今日の神坂課長は、営業部の佐藤部長と夕食を共にしているようです。

「一斎先生によるとね、私のように五十を過ぎた人間は、『察の領域に入らなければいけないと言われているのだ」

「『察の領域ですか?」

「そう。天命を知り、それを楽しむ領域に入っていなければならないということらしいんだ」

「部長は天命を知り得たのですか?」

「いやいや、そう簡単なことじゃないよ。まあ、私は医療機器販売の世界で生きてきたわけだから、感覚的には医療の進歩に携わり、地域医療の発展に貢献していくということだろうとは思うんだけど、まだ腹に落ち切っていないんだよね」

「私もさっぱりわかりません」

「神坂君の年齢は、一斎先生によれば、『観』のときだと言っている。じっくりと深く道理を見極める時期だということかな」

「道理を見極める、ですか? なかなか難しいことですね」

「いずれにしても、我々医療機器屋は、医療機器の提供という手段を通して、実現したいものを実現させるしかないんだろうけどね」

「医療機器の販売は目的ではないということですね?」

「そう。我々の仕事は医療機器を売ることではない。最適で安全な医療機器の提供を通じて、地域医療に貢献していくことが目的だ。ただし」

「ただし?」

「そこからは、各自がそれぞれの実現すべき志を持たなければいけないんだと思う。神坂君と私では、志が違ってよいということだね」

「志は違わなければいけないのですか?」

「ははは。そんなことはないだろうけど、やはり十人十色で、それぞれの強みを生かした形で自己実現を図
るべきじゃないのかな?」

「難しい話ですが、いまはとにかく古典を学び、それを泥臭く実践に活用して気づきを得て、それをまた次の学びや実践に活かしていくということを繰り返していこうと考えています」

「すばらしいことだよ。私も同じくだ。天命が見えてくるまで、愚直に学びと実践を繰り返していくしかないね」


ひとりごと

『論語』の解説書によると、視と観と察とは、「みる」という行為ではありますが、視から観、観から察に行くほど、深く掘り下げいくその深さに違いがあるとされています。
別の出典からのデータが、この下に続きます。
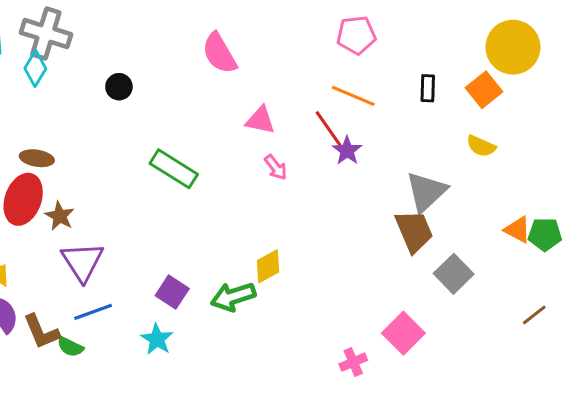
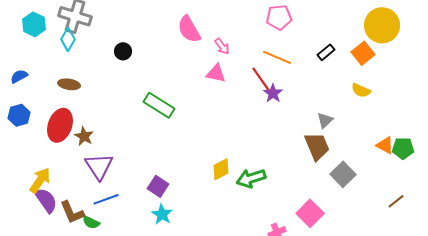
black rectangle: (428, 88) -> (326, 52), turned 48
brown ellipse: (37, 158) -> (69, 84), moved
pink arrow: (276, 167) -> (222, 46), moved
gray triangle: (426, 192) -> (325, 120), size x0.6
green arrow: (233, 297) -> (251, 178), moved
cyan star: (157, 339) -> (162, 214), moved

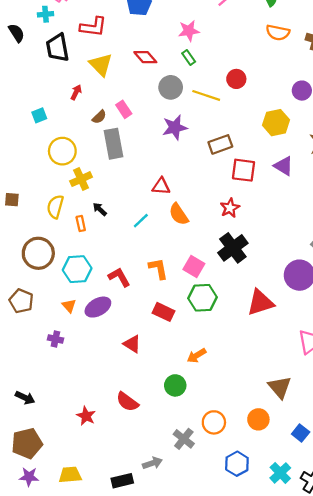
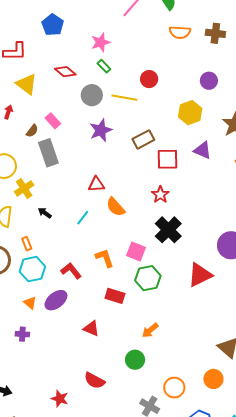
orange rectangle: (81, 224) -> (27, 244), moved

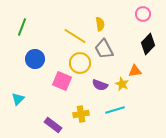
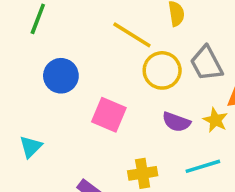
gray trapezoid: (104, 49) -> (206, 63), moved
yellow circle: (80, 63) -> (162, 70), moved

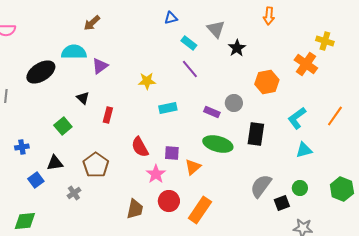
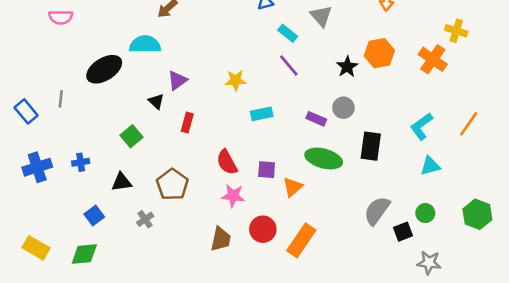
black star: (237, 48) -> (347, 67), moved
purple triangle: (100, 66) -> (177, 80), moved
orange hexagon: (267, 82) -> (379, 53), moved
pink star: (156, 174) -> (233, 196), moved, turned -30
blue square: (36, 180) -> (94, 216), moved

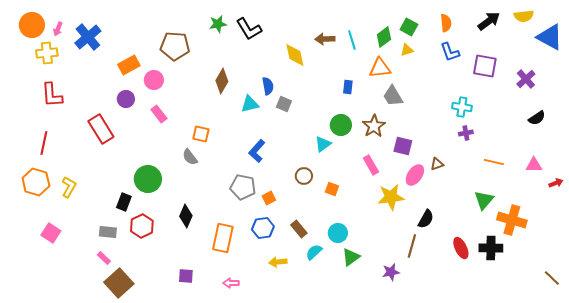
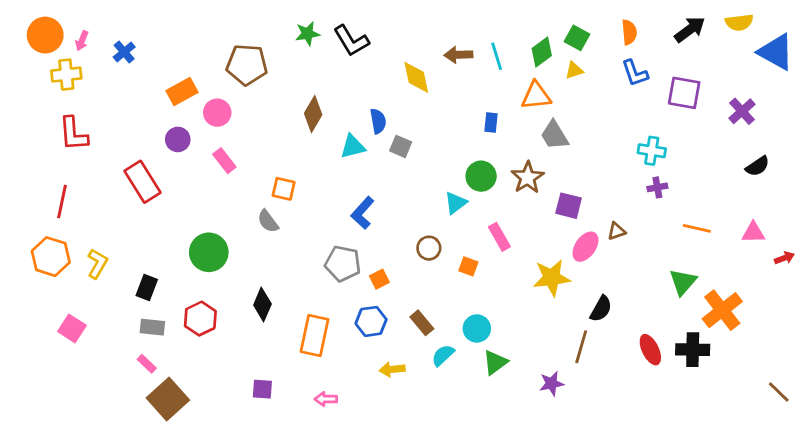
blue cross: (88, 37) -> (124, 52), size x0.6
pink rectangle: (371, 165) -> (499, 237), moved
black rectangle: (124, 202) -> (147, 288), moved
orange cross: (512, 220) -> (722, 310), turned 36

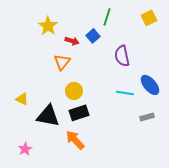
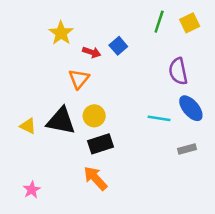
green line: (107, 17) -> (159, 22), moved
purple semicircle: (122, 56) -> (178, 71), moved
black triangle: (48, 116) -> (61, 121), moved

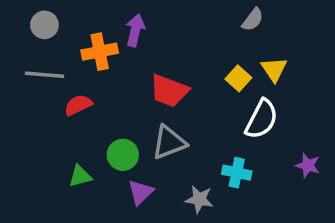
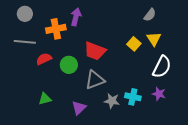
gray semicircle: (253, 20) -> (150, 15), moved
white semicircle: (262, 119) -> (162, 67), moved
green circle: (123, 155) -> (69, 65), moved
purple star: (308, 165) -> (159, 94), moved
gray star: (199, 199) -> (112, 101), moved

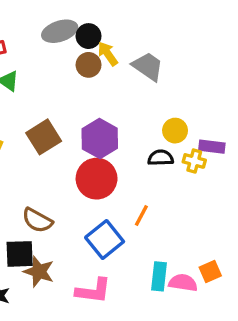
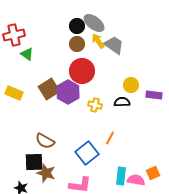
gray ellipse: (60, 31) -> (94, 23), moved, turned 55
yellow arrow: (108, 54) -> (98, 41), moved
purple hexagon: (100, 139) -> (68, 92), moved
yellow cross: (194, 161) -> (95, 105), moved
red circle: (97, 179) -> (82, 71), moved

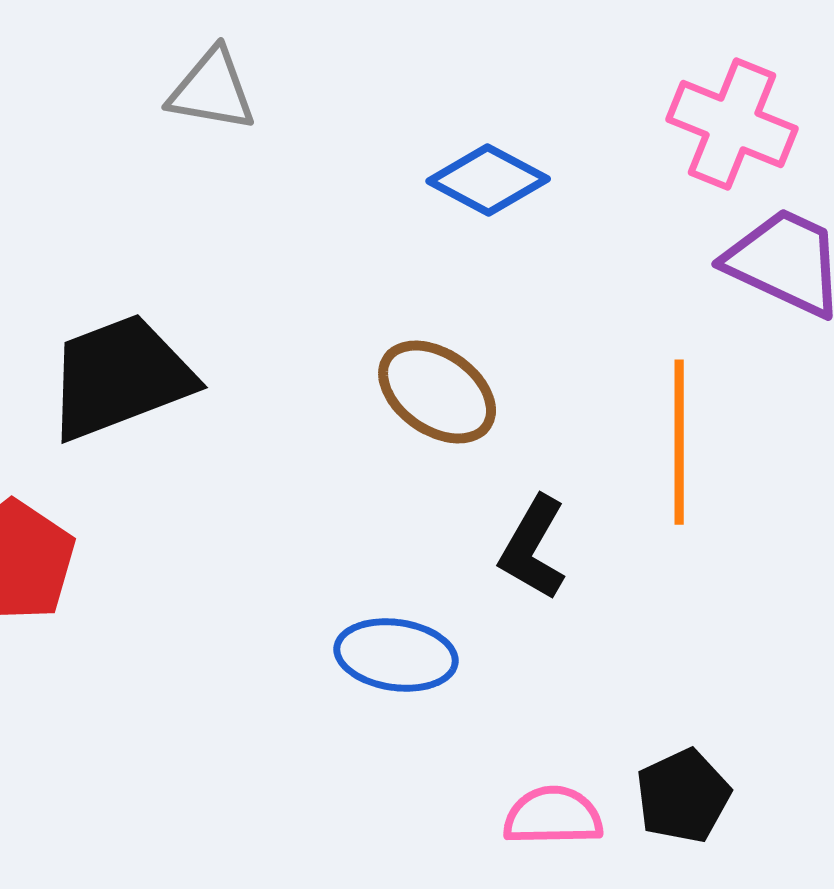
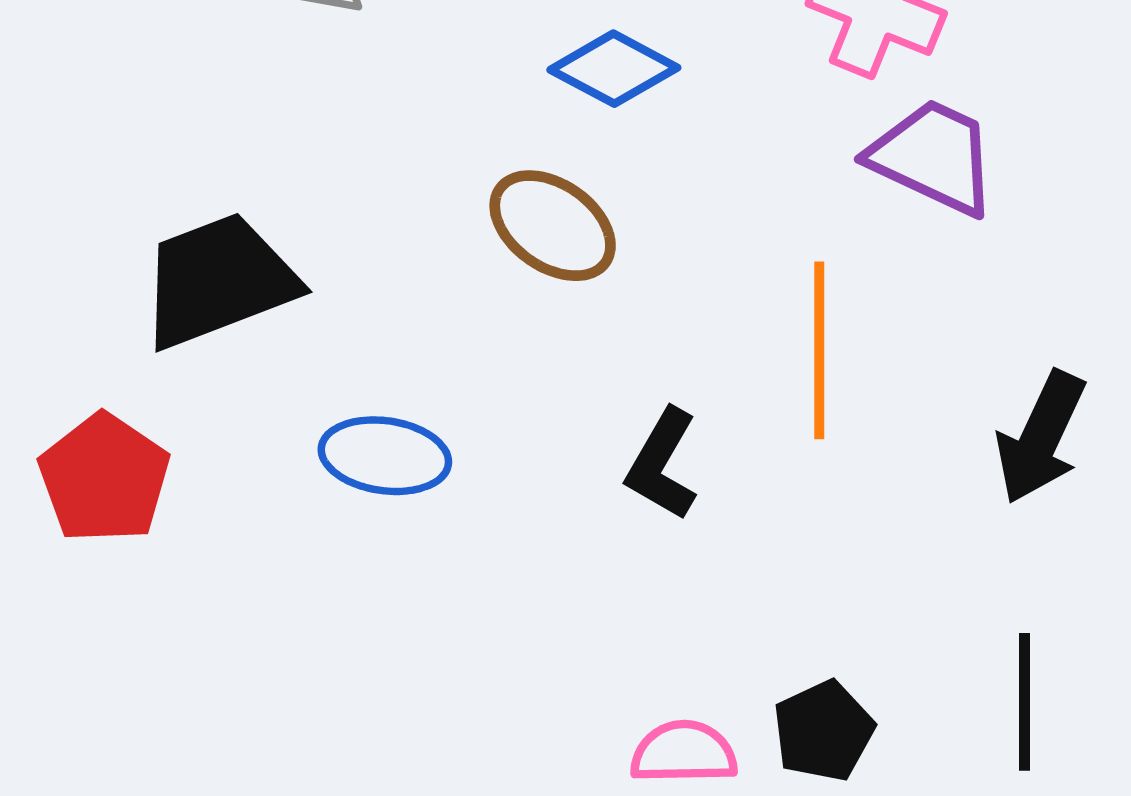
brown ellipse: (437, 392) -> (553, 226), moved
blue ellipse: (396, 655) -> (385, 456), moved

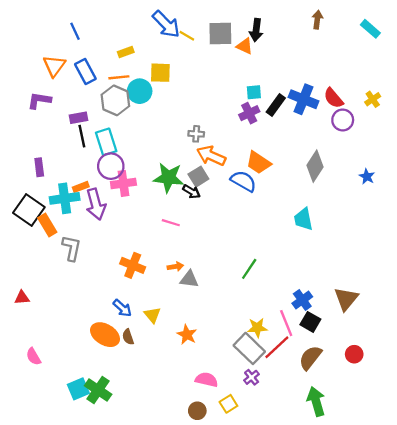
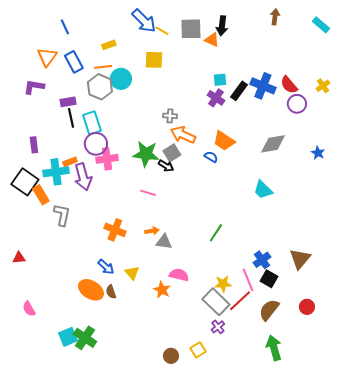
yellow square: (160, 73) -> (154, 60), moved
purple cross: (249, 113) -> (216, 98), turned -30
gray diamond: (315, 166) -> (273, 144), turned 48
blue semicircle: (243, 181) -> (211, 157), size x0.6
cyan trapezoid: (303, 219) -> (263, 190), turned -35
pink semicircle: (207, 380) -> (179, 275), moved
「視」と「観」は、物の外面をみること、「察」とは内面をみることだとも解説されています。

なにを「みる」のかといえば、「視」は人の行動や言動をみる。

「観」はその人のこれまでの経歴(来し方)をみる。

「察」とはその人の志をみる、ということのようです。

年齢を重ねるにつれて、言葉や表情から相手の心の内をみる力をつけていかねばならない、ということでしょう。


【原文】
余自ら視・観・察を飜転(ほんてん)して、姑(しばら)く一生に配せんに、三十已下(いか)は視の時候に似たり。三十より五十に至るまでは、観の時候に似たり。五十より七十に至るまでは、察の時候に似たり。察の時候は当に知命・楽天に達すべし。而して余の齢今六十六にして、猶お未だ深く理路に入る能わず。而るを況や知命・楽天に於いてをや。余齢幾ばくも無し。自ら励まざる容(べ)からず。〔『言志後録』第240章〕

【意訳】
『論語』為政第二篇に「其の以(為)す所を視、其の由る所を観、其の安んずる所を察す」とあるが、これを拡大解釈して人の一生にあてはめてみると、三十歳以下は「視」の時期にあたるのではないか。三十歳から五十歳までは「観」の時期、五十歳から七十歳までは「察」の時期にあたるであろう。「察」の時期には知命・楽天に達していなければならない。私は六十六歳になるが、いまだに道の深遠に達せずにいる。ましてや知命・楽天などは届くべくもない。残りの人生も長くはない、自ら励まざるを得ない

【一日一斎物語的解釈】
『論語』為政第二篇の「視・観・察」を人の人生に当てはめるならば、三十歳までは「視」のとき、三十〜五十歳までは「観」のとき、五十〜七十歳までは「察」のときと言えよう。そう考えてみれば、七十歳までには、自分の天命を知り、天命を楽しむ境地に達していなければならないことになる。残された人生を考えれば、一刻の猶予もない。